IFS director Paul Johnson said less than one fifth of total sugar consumption comes from sugary drinks.
The new levy will therefore have no impact on the other 80%, he added.
And he suggested this could increase as people substitute with other sugary products.
Introducing the IFS’s Budget briefing, he also questioned the structure of the tax, which rises in proportion to the amount of sugar.
Split into two bands, it will be levied against firms which produce sugar-sweetened drinks and will be introduced in two years to give them a chance to drive down their sugar content.
One is for products with five grams of sugar or more per 100 millilitres and the second for drinks containing eight grams within the same quantity.

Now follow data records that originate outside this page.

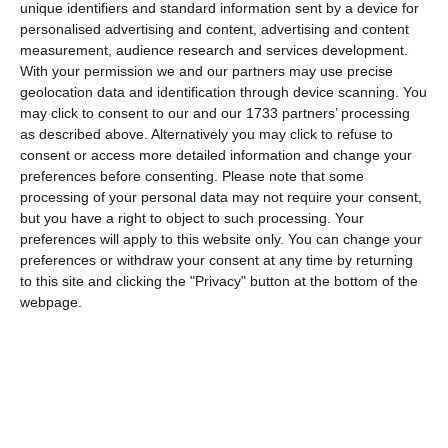
unique identifiers and standard information sent by a device for
κάρτα στη δουλειά τους για να φροντίσουν τα παιδιά
personalised advertising and content, advertising and content
τους και παράλληλα να εξακολουθήσουν να διεκδικούν
measurement, audience research and services development.
τους κανονικούς μισθούς τους στην περίπτωση αυτή;
With your permission we and our partners may use precise
geolocation data and identification through device scanning. You
may click to consent to our and our 1733 partners’ processing
Σας αναλύουμε τι πρέπει να γνωρίζετε.
as described above. Alternatively you may click to refuse to
consent or access more detailed information and change your
Δεν είναι δυνατή η εργασία μου λόγω της φροντίδας
preferences before consenting.
Please note that some
του παιδιού μου κατά τη διάρκεια της απεργίας του Kita.
processing of your personal data may not require your consent,
Εξακολουθώ να πληρώνομαι;
but you have a right to object to such processing. Your
preferences will apply to this website only. You can change your
Οι γονείς έχουν δικαίωμα συνέχισης της καταβολής του
preferences or withdraw your consent at any time by returning
μισθού μόνο εάν η απεργία ανακοινώθηκε τελευταία
to this site and clicking the "Privacy" button at the bottom of the
στιγμή, σύμφωνα με το άρθρο 616 του γερμανικού
webpage.
Αστικού Κώδικα.
“Σύντομη προειδοποίηση” σημαίνει συνήθως ότι η
ανακοίνωση έγινε εντός 24 ωρών πριν από το κλείσιμο του
Kita ή, σε περίπτωση απεργίας τη Δευτέρα, κατά τη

It is expected to raise £520million which will be used to double the funding for sport in every primary school, with secondaries encouraged to offer more sport as part of longer school days.
Treasury sources dismissed the suggestion some people might substitute with food products such as chocolate, insisting “hunger and thirst are two different things”.
In his remarks, Mr Johnson also cast doubt on the calculations Mr Osborne used to get his budget forecast into surplus by 2019-20.
He said the chancellor was “running out of wriggle room” and warned that any further deterioration in the public finances would mean he would be forced to make “genuinely big” tax rises or spending cuts.
But yesterday, Mr Osborne played down this suggestion, insisting he would be able to meet his self-imposed target, although he acknowledged he would have to “alter” his plans if there was another recession.
“There is a commitment to reach a budget surplus in normal times,” he stressed.
In Wednesday’s Budget, the chancellor was forced to announce tens of billions of additional borrowing after the Office for Budget Responsibility (OBR) sharply downgraded its outlook for the economy.